Here is a photo of the same spot taken the day before:
So what happened? At first I thought it was that the mulch was too hot and put down on too hot of a day. But after talking to a few professionals and doing some of my own research online, it was concluded that the mulch was sour, i.e. toxic. Though not common, it has been known to happen. Lucky me.
According to an article on Cornell University's website, if not enough oxygen gets into the center of the mulch, it may become laden with toxic byproducts such as methanol, acetic acid, ammonia and hydrogen sulfide gas. The mulch may become very acidic, with a pH in the range of 1.8-3.6 (properly composted organic material has a near neutral pH of 6.0-7.2).
The symptoms of toxic mulch usually occur within 24 hours of application. The damage resembles that caused by drought, poor drainage, fertilizer burn or pesticide misapplication. Symptoms include yellowing of leaf edges, scorched-looking leaves, defoliation and/or plant death.

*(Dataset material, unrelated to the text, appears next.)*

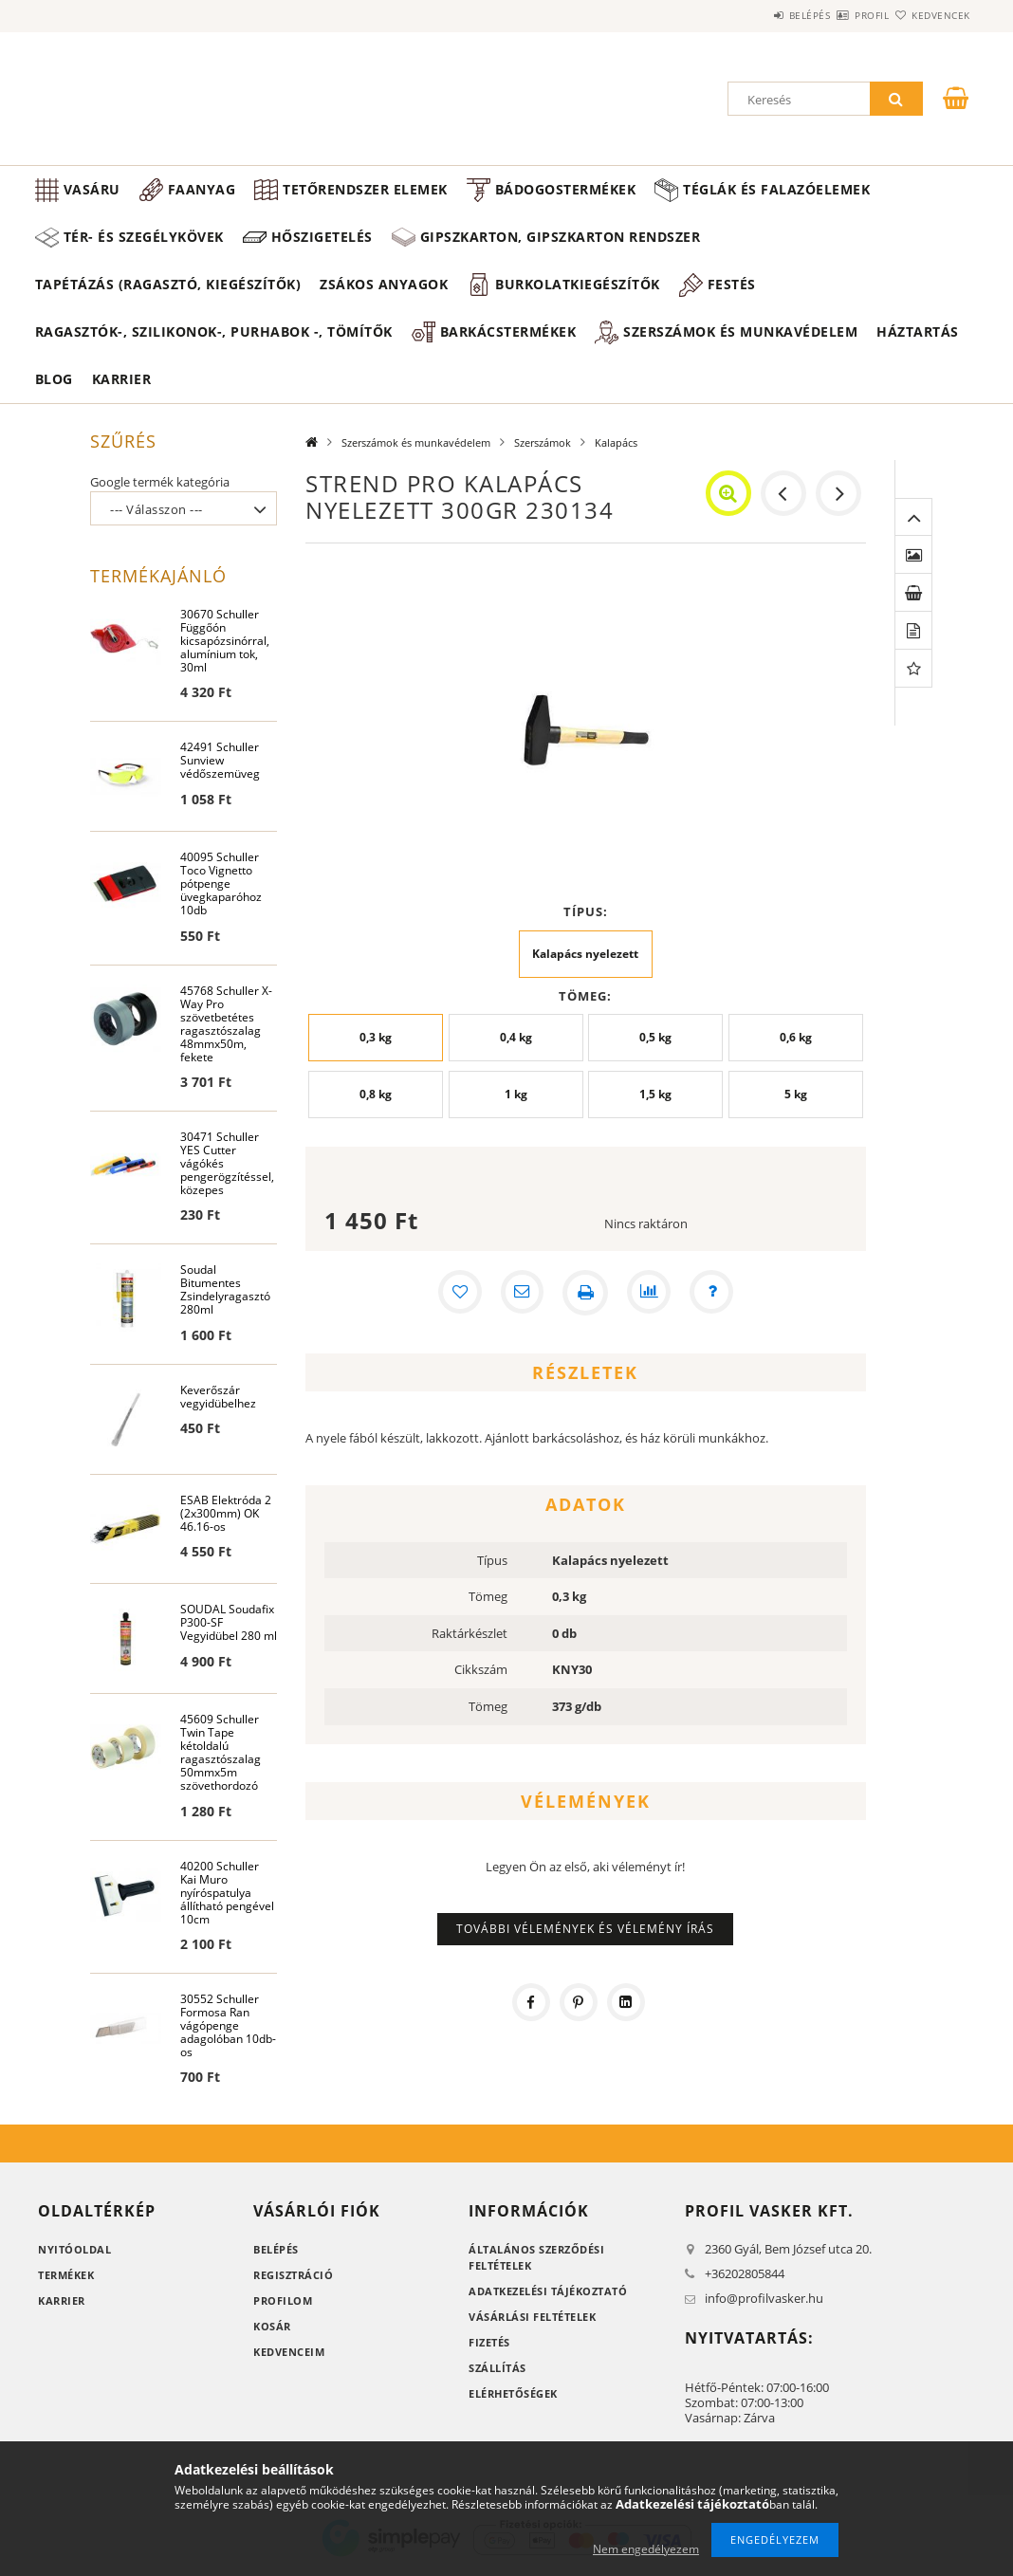 The image size is (1013, 2576). I want to click on Gipszkarton, gipszkarton rendszer, so click(560, 237).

Look at my beautiful Lady's Mantle below. The part that is brown and dead looking is the part of the plant that came in contact with the mulch and it's toxic fumes:
And the shade garden, that was so lush and full of life the day before:
Now looks like this:
The plants that suffered the most seem to be ones that were either sensitive, not-yet-fully-established (like the Coral Bells below), or annuals:
The damage on the woody shrubs varied. But these Clethra look terrible now. Like the Hydrangeas, their leaves never even touched the mulch directly but were burned by the released gas:
Even the grass along the edges of the mulch got burned!
In the days that followed the mulch application, my landscaper took a sample to get tested. The pH of this mulch was 4.0 and had a high level of salt. Horrible stuff. I wished I had never got it and couldn't stand the sour smell it still had.
Again reading on Cornell's site, once the damage was done, there wasn't much to do and removing the mulch wouldn't do anything. But mentally, I needed some of it gone. I removed a lot of it around the patio and had the landscapers remove some more in some of the bigger beds. I trimmed off all the dead branches & leaves and replaced the dead annuals with new ones. Two weeks later, things seem to be doing ok now. Many things still do not look great, but the Hydrangeas are blooming and putting out new leaves, the Coral Bells have new leaf buds emerging and the grass is starting to green up again. I still may have to replace a few perennials that I'm trying to nurture back to health and I've had to fill in some holes with planters and annuals. But if nothing else, it's a lesson in plant resilience and letting go of things out of your control. That and... never do something like this last minute before a party!!